L’esquive du gouvernement se comprend dès lors plus aisément : celui-ci n’a sans doute guère envie que ses petits arrangements concoctés dans ses arrière-cuisines fiscales soient mis en lumière. Comment parler d’une surtaxation sur les profits exceptionnels des groupes énergétiques, si le principal d’entre eux en est exclu ? Grâce au jeu des règles fiscales, conventions, rescrits et autres impôts mondialisés, tout a été fait depuis des années pour que TotalEnergies ne paie jamais d’impôt sur les sociétés en France.
Ce qui vaut pour le géant pétrolier concerne dans une moindre mesure Engie. L’ancien groupe public bénéficie lui aussi d’un régime fiscal très favorable. Les pertes qu’il a accumulées ces dernières années en raison de décisions stratégiques désastreuses lui permettent de bénéficier d’une addition de déficits fiscaux qui viennent minorer les impôts sur les sociétés pour toutes les années à venir, même les plus fastueuses. Engie là encore doit garder des réserves pour investir et se développer, selon la doctrine du gouvernement. Ce qui ne l’a pas empêché, même dans les années où il affichait des pertes comme en 2020, de distribuer de substantiels dividendes à ses actionnaires, dont l’État, en allant puiser dans ses réserves.
Subventions
Ne pas taxer les superprofits des groupes d’énergie est déjà une chose. Mais le gouvernement a fait mieux avec ses dispositifs censés préserver le pouvoir d’achat des ménages : il les subventionne.
Lorsqu’en janvier il a décidé de mettre en place le bouclier tarifaire sur l’électricité, il a demandé à EDF d’en supporter l’essentiel du coût par un moyen simple : le groupe public doit mettre à disposition de ses concurrents une partie supplémentaire de sa production électrique à un prix fixe de 48 euros le MWh quand ce dernier oscille entre 200 et 300 euros sur le marché spot.

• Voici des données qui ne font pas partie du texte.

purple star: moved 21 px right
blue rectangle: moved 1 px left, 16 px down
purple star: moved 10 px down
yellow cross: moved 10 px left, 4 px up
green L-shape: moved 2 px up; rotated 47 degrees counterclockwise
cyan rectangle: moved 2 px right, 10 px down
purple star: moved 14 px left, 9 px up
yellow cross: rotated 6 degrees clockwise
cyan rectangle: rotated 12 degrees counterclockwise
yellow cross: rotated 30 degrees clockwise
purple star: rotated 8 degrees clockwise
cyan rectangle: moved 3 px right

Engie et TotalEnergies, qui sont devenus les concurrents directs d’EDF, en sont les premiers bénéficiaires. Le surcoût à l’époque a été chiffré par la direction de l’entreprise publique à 8,2 milliards d’euros.

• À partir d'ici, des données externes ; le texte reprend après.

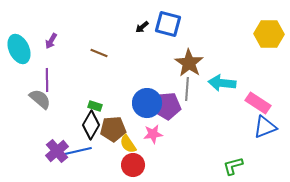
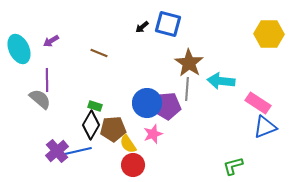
purple arrow: rotated 28 degrees clockwise
cyan arrow: moved 1 px left, 2 px up
pink star: rotated 12 degrees counterclockwise
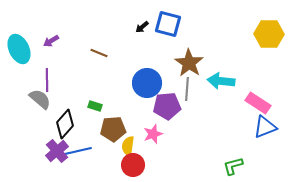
blue circle: moved 20 px up
black diamond: moved 26 px left, 1 px up; rotated 12 degrees clockwise
yellow semicircle: moved 2 px down; rotated 42 degrees clockwise
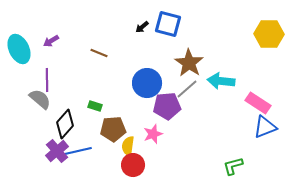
gray line: rotated 45 degrees clockwise
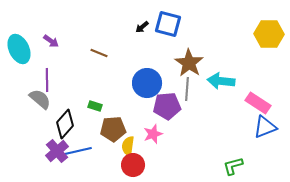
purple arrow: rotated 112 degrees counterclockwise
gray line: rotated 45 degrees counterclockwise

Mais c’était avant qu’EDF avoue sonaccident industriel d’une ampleur sans précédent : un réacteur nucléaire sur deux est aujourd’hui à l’arrêt, soit pour des raisons de maintenance, soit pour des visites décennales, soit en raison de préoccupants problèmes de corrosion. Fin avril, 30 GW étaient seulement disponibles, contre 40 à 45 GW en temps normal à cette période. Pour combler la différence, le groupe public est obligé d’acheter sur le marché au prix fort l’électricité pour répondre à ses propres besoins. Alors que tous les moyens financiers du groupe devraient être alloués pour lui permettre d’assurer sa production et ses missions de service, le groupe se retrouve à devoir en distraire une partie pour financer ses concurrents.

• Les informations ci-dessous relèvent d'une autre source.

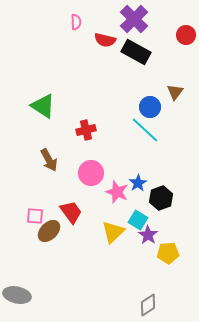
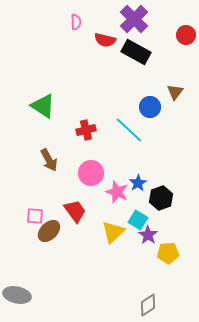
cyan line: moved 16 px left
red trapezoid: moved 4 px right, 1 px up
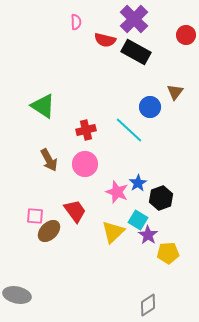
pink circle: moved 6 px left, 9 px up
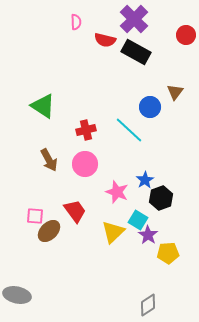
blue star: moved 7 px right, 3 px up
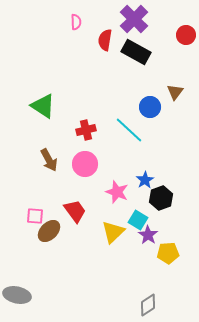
red semicircle: rotated 85 degrees clockwise
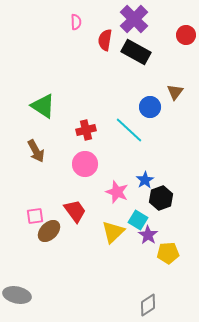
brown arrow: moved 13 px left, 9 px up
pink square: rotated 12 degrees counterclockwise
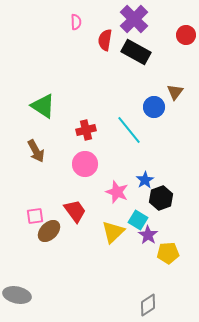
blue circle: moved 4 px right
cyan line: rotated 8 degrees clockwise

Aucun contrôle ni aucune contrepartie n’ont été exigés auprès des bénéficiaires de cette subvention publique. Le gouvernement n’a aucune assurance que ces aides seront reversées aux ménages. L’augmentation des litiges enregistrés par le médiateur de l’énergie pour hausses exorbitantes des factures d’électricité fait craindre un dévoiement du dispositif. Mais le gouvernement n’en tire aucune conséquence. Il reste arc-bouté dans sa logique d’offre, incapable d’imaginer un autre partage des charges qu’une socialisation des pertes et une privatisation des profits, qui conduira inexorablement à présenter la facture aux ménages. D’une façon ou d’une autre.